Antje Boetius was also in the Arctic with the Polarstern in late summer 2012 when the sea ice coverage reached a new negative record. Now she and her team want to follow the same route and repeat the measurements made back then to compare them with previous data. “This year we are leaving at a time when the ice cover is about the average of the last ten years,” she says. “But the melting season lasts until mid-September, and you can see that the ice sheet is just breaking up into individual floes across the Arctic Ocean. Exactly where we have planned the majority of our stations.”

First rehearsals north of Spitsbergen

For their measurements and sampling, the researchers want to anchor the ship on an ice floe, with which it will then slowly drift. Meanwhile, the sea ice physicists and biologists will be working on the ice floe and their colleagues on the ship will be exploring the different layers of the ocean.

If everything goes according to plan, the Polarstern will collect the first samples and data north of Spitsbergen.

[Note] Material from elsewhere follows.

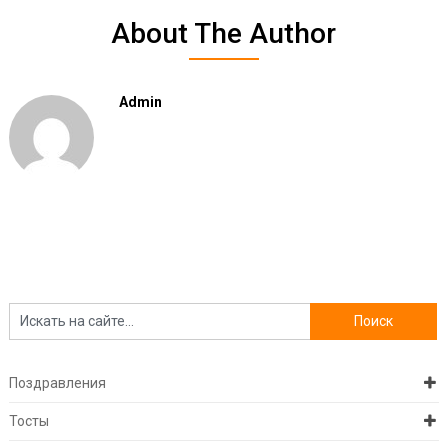
About The Author
Admin
Поздравления
Тосты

It will then initially travel east along the 85th degree of latitude. The Polarstern should then reach the North Pole in mid-September. The ship is expected back in Bremerhaven on October 1st.

In the first few days, the researchers on board set up their laboratories, set up and tested devices and planned the upcoming research work together with the ship’s crew. During a short stopover near Longyearbyen on Svalbard, important sensors that had not made it to Tromsø in time were taken on board.

During the night from Sunday to Monday, the Polarstern finally reached the edge of the sea ice. The further occurrence now depends primarily on the ice situation. Using satellite images, the researchers will soon select a large ice floe to moor there and study changes in the Arctic.

The current sea ice situation at the poles and the current location of the “Polarstern” can be found on the website www.meereisportal.de find.